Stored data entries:
------------------------

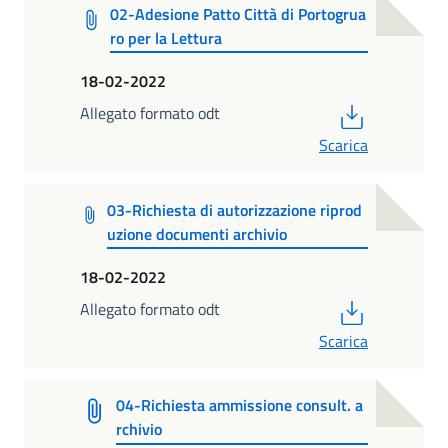
02-Adesione Patto Città di Portogrua
ro per la Lettura
18-02-2022
PDF
Allegato formato odt
Scarica
03-Richiesta di autorizzazione riprod
uzione documenti archivio
18-02-2022
PDF
Allegato formato odt
Scarica
04-Richiesta ammissione consult. a
rchivio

------------------------

Look for the word "Richiesta" in the records above, count the lines that hold it, and give only that number.

2